§ **Exercise objective**: Please set down every entry again exactly as it stands, without the pictures.

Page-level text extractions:
━━━━━━━━━━

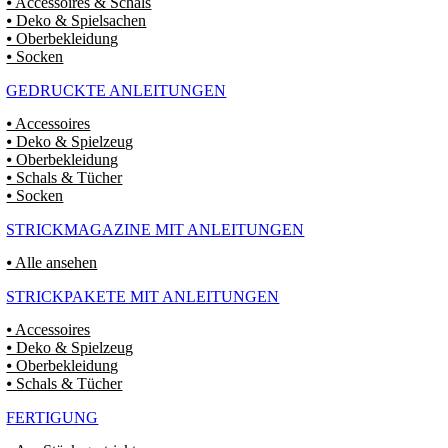
⦁ Accessoires & Schals
⦁ Deko & Spielsachen
⦁ Oberbekleidung
⦁ Socken
GEDRUCKTE ANLEITUNGEN
⦁ Accessoires
⦁ Deko & Spielzeug
⦁ Oberbekleidung
⦁ Schals & Tücher
⦁ Socken
STRICKMAGAZINE MIT ANLEITUNGEN
⦁ Alle ansehen
STRICKPAKETE MIT ANLEITUNGEN
⦁ Accessoires
⦁ Deko & Spielzeug
⦁ Oberbekleidung
⦁ Schals & Tücher
FERTIGUNG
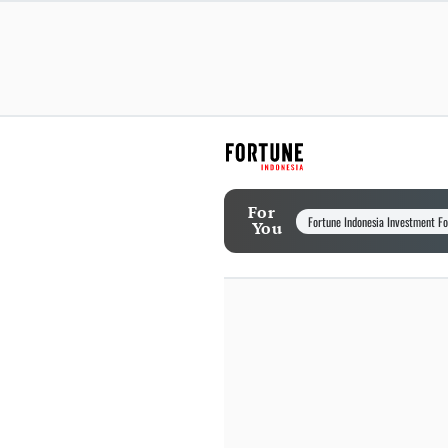
For
Fortune Indonesia Investment F
You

━━━━━━━━━━

§ **Response**:
⦁ Accessoires & Schals
⦁ Deko & Spielsachen
⦁ Oberbekleidung
⦁ Socken
GEDRUCKTE ANLEITUNGEN
⦁ Accessoires
⦁ Deko & Spielzeug
⦁ Oberbekleidung
⦁ Schals & Tücher
⦁ Socken
STRICKMAGAZINE MIT ANLEITUNGEN
⦁ Alle ansehen
STRICKPAKETE MIT ANLEITUNGEN
⦁ Accessoires
⦁ Deko & Spielzeug
⦁ Oberbekleidung
⦁ Schals & Tücher
FERTIGUNG
For
Fortune Indonesia Investment F
You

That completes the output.